### EXERCISE GOAL
Please copy each line below that contains the string "Subscribe".

==================================================

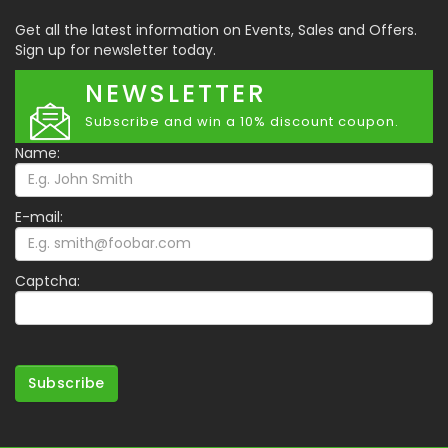
Get all the latest information on Events, Sales and Offers.
Sign up for newsletter today.
NEWSLETTER
Subscribe and win a 10% discount coupon.
Name:
E-mail:
Captcha:
Subscribe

==================================================

### RESPONSE
Subscribe and win a 10% discount coupon.
Subscribe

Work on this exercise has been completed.